EXERCISE REQUIREMENTS:
If a line in the records contains the string "Nutzer", show that line.

PROVIDED RECORDS:
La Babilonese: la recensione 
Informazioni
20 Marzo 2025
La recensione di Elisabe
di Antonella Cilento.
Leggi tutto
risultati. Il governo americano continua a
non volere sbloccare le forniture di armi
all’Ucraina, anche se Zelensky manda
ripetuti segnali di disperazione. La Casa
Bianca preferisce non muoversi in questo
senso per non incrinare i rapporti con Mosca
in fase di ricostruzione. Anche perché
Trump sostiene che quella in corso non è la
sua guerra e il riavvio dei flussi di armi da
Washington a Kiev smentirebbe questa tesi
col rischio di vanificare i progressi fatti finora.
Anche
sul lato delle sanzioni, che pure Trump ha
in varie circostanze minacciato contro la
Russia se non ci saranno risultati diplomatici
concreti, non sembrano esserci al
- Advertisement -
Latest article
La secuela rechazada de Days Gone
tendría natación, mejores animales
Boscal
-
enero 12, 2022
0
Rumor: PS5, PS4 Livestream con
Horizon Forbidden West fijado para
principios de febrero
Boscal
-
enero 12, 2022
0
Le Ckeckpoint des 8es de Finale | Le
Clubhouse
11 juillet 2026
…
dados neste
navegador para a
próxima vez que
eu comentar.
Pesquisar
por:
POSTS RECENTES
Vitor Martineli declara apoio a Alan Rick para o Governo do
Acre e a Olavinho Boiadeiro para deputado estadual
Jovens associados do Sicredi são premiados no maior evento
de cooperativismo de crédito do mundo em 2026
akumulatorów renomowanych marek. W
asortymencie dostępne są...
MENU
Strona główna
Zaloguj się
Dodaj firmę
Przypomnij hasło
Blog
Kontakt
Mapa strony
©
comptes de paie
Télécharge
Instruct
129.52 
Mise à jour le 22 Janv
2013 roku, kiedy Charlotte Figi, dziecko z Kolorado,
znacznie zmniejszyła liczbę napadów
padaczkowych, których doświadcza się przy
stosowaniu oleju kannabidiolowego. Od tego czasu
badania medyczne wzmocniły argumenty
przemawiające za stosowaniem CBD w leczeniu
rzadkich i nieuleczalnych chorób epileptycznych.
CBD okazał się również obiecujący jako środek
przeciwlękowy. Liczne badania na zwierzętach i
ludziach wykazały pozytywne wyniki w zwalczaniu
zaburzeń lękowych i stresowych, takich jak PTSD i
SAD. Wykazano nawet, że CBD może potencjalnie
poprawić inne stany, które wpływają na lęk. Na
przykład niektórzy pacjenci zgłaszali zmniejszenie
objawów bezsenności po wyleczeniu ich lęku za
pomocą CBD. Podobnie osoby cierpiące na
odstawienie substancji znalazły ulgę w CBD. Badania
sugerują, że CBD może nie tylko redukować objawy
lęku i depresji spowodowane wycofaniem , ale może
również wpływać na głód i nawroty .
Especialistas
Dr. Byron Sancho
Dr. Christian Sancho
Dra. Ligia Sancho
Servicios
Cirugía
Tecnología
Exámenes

---

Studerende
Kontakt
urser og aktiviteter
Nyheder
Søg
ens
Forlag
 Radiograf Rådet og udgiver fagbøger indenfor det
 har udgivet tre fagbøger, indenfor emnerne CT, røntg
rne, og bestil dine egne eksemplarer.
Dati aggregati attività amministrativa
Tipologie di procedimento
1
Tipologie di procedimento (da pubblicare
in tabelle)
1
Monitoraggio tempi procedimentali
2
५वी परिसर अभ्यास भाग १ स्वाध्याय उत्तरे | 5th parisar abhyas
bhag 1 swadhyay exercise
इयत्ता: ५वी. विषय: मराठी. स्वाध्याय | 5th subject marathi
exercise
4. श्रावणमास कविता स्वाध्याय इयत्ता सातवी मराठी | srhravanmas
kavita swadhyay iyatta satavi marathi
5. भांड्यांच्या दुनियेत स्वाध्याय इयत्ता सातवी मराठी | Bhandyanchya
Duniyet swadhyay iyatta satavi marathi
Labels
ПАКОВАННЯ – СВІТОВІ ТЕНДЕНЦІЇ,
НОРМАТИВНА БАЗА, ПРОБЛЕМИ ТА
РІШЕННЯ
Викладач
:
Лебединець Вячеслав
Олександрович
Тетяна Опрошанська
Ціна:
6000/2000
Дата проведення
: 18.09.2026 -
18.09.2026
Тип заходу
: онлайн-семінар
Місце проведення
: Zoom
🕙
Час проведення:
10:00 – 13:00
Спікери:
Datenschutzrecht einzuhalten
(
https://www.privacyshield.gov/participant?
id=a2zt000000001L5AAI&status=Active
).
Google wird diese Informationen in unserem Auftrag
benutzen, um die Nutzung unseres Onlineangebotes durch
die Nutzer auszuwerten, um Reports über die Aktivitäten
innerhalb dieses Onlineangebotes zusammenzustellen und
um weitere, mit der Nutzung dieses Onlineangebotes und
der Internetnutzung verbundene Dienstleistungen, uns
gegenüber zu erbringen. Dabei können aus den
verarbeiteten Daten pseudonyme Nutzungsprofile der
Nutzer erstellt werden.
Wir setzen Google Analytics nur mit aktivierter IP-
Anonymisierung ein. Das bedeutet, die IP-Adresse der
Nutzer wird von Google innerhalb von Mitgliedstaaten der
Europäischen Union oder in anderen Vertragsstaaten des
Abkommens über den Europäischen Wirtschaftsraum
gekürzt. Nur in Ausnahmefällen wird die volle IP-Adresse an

RESPONSE TO THE EXERCISE:
die Nutzer auszuwerten, um Reports über die Aktivitäten
Nutzer erstellt werden.
Nutzer wird von Google innerhalb von Mitgliedstaaten der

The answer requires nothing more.